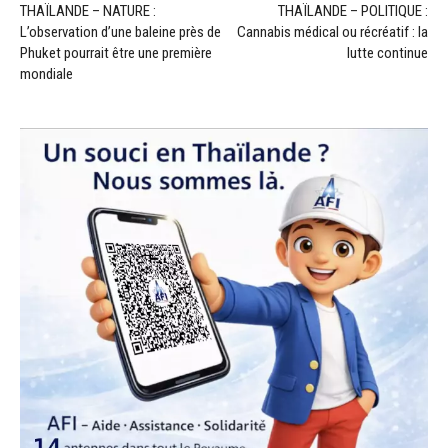
THAÏLANDE – NATURE :
THAÏLANDE – POLITIQUE :
L’observation d’une baleine près de
Cannabis médical ou récréatif : la
Phuket pourrait être une première
lutte continue
mondiale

-=-=-=-=-

_REQUIRED ACTION_
Search the entries above for the word "THAÏLANDE", and copy every line where it occurs.

_TASK RESULT_
THAÏLANDE – NATURE :
THAÏLANDE – POLITIQUE :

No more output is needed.